In 934, by which time Li Siyuan's biological son Li Conghou was emperor, Li Conghou's chiefs of staff Zhu Hongzhao and Feng Yun, suspicious of both Shi and Li Siyuan's adoptive son Li Congke, then the military governor of Fengxiang Circuit (鳳翔, headquartered in modern Baoji, Shaanxi), decided to move them to other circuits. They issued a number of orders, moving Li Congke from Fengxiang to Hedong, Shi from Hedong to Chengde Circuit (成德, headquartered in modern Shijiazhuang, Hebei), and Chengde's military governor Fan Yanguang to Tianxiong Circuit (天雄, headquartered in modern Handan, Hebei). Li Congke, fearful of what the consequences might be if he gave up his military command, rebelled. He defeated the first army Li Conghou sent against him, commanded by Wang Sitong, and a second army that Li Conghou sent against him, commanded by Kang Yicheng (康義誠), defected and submitted to him. Li Conghou fled the capital Luoyang and headed north, while Shi, hearing of Li Congke's rebellion, was heading toward Luoyang himself, with the intent of bolstering Li Conghou. They encountered each other near Wei Prefecture (衛州, in modern Puyang). Li Conghou was initially pleased at Shi's arrival, but Shi, realizing that it would be difficult to defeat Li Congke at this point, changed his mind and refused to support Li Conghou. Angry at Shi's betrayal, Li Conghou's guards She Shourong (沙守榮) and Ben Hongjin (奔洪進) rebuked Shi and tried to attack him, resulting in a melee in which Sha and Shi's guard Chen Hui (陳暉) killed each other, and Ben committed suicide. Hearing of the melee, Liu led Shi's guard soldiers in and slaughtered all of Li Conghou's guards. Shi then departed for Luoyang to pay allegiance to Li Congke, while leaving Li Conghou, by himself, at Wei. (Li Congke subsequently declared himself emperor, and ordered Li Conghou's death.) While Li Congke had long disliked and was apprehensive of Shi, he, at the urging of Shi's wife (his sister) the Princess of Wei, and the princess' mother Empress Dowager Cao, returned Shi to Hedong.

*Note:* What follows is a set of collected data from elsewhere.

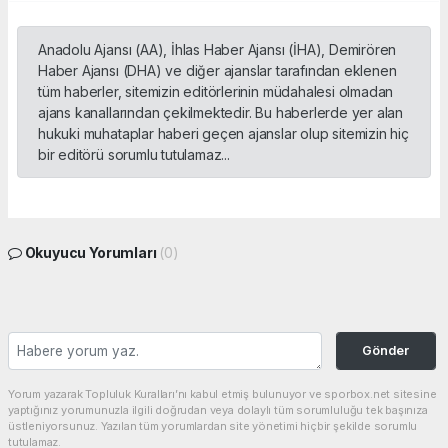
Anadolu Ajansı (AA), İhlas Haber Ajansı (İHA), Demirören
Haber Ajansı (DHA) ve diğer ajanslar tarafından eklenen
tüm haberler, sitemizin editörlerinin müdahalesi olmadan
ajans kanallarından çekilmektedir. Bu haberlerde yer alan
hukuki muhataplar haberi geçen ajanslar olup sitemizin hiç
bir editörü sorumlu tutulamaz...
Okuyucu Yorumları
(0)
Gönder
Yorum yazarak Topluluk Kuralları’nı kabul etmiş bulunuyor ve sporbox.net sitesine
yaptığınız yorumunuzla ilgili doğrudan veya dolaylı tüm sorumluluğu tek başınıza
üstleniyorsunuz. Yazılan tüm yorumlardan site yönetimi hiçbir şekilde sorumlu
tutulamaz.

In 935, there was an incident where Shi, then with the Hedong army at Xin Prefecture (忻州, in modern Xinzhou, Shanxi) to defend against a potential Khitan incursion, was present with an imperial messenger, who was delivering Li Congke's edict issuing the soldiers summer clothing. As the messenger read the edict, the soldiers instead were chanting, "May you live 10,000 years!" at Shi — a blessing that should have been reserved to the emperor. Shi, in fear that he would be seen as contending to the throne, considered what to do. At the urging of the staff member Duan Xiyao (段希堯), Shi had Liu arrest 36 of the leading chanters and execute them. Still, these executions did not calm Li Congke's apprehension of Shi.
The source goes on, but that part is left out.